Cette société ne pourra survivre à un mouvement d’ampleur appelant ardemment à lui opposer des concurrences économiques, technologiques, et à faire (enfin) connaître aux syndicats, la concurrence sociale.Tison Erwann

Sur le plan social, ce blocage d’un moment précieux pour les usagers, risque d’accentuer un peu plus la défiance latente envers les syndicats et les corps intermédiaires et pousser à demander aux actifs un changement de représentation. Le monopole syndical au premier tour des élections professionnelles, favorisant les centrales historiques et non les individus isolés, pourrait alors céder sous la pression des travailleurs aspirant à de nouvelles formes de représentations et d’actions, plus soucieuses de leur bien-être et plus en phase avec les évolutions du travail.

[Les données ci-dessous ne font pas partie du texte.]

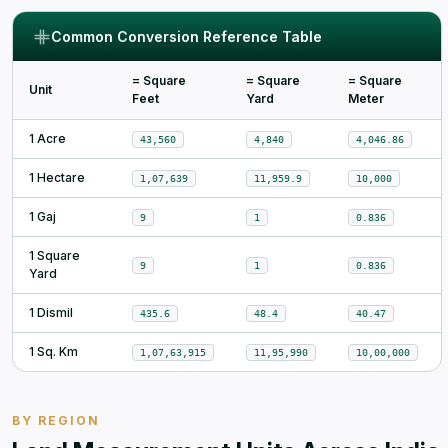
Common Conversion Reference Table
= Square
= Square
= Square
Unit
Feet
Yard
Meter
1 Acre
43,560
4,840
4,046.86
1 Hectare
1,07,639
11,959.9
10,000
1 Gaj
9
1
0.836
1 Square
9
1
0.836
Yard
1 Dismil
435.6
48.4
40.47
1 Sq. Km
1,07,63,915
11,95,990
10,00,000
BY REGION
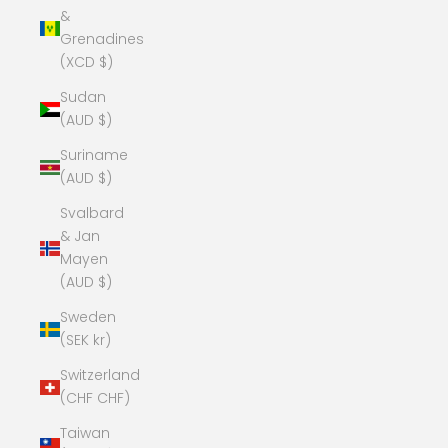
&
Grenadines
(XCD $)
Sudan
(AUD $)
Suriname
(AUD $)
Svalbard
& Jan
Mayen
(AUD $)
Sweden
(SEK kr)
Switzerland
(CHF CHF)
Taiwan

En jouant l’opinion contre leur direction, les (quelques) syndicalistes bloquant les trains à Noël pensaient faire céder facilement leur hiérarchie. Vu le mouvement de frustration et de colère né de leur action, nous sommes en droit de nous demander s’il ne sera pas un énième clou sur le cercueil de la SNCF, qui rappelons-le a été sauvée à hauteur de 35 milliards d’euros il y a quelques mois, par des contribuables qui doivent chaque année financer à hauteur de 3,3 milliards d’euros un régime spécial permettant à ses agents de partir en retraite en moyenne à 56,9 ans. Cette société ne pourra survivre à un mouvement d’ampleur appelant ardemment à lui opposer des concurrences économiques, technologiques, et à faire (enfin) connaître aux syndicats, la concurrence sociale.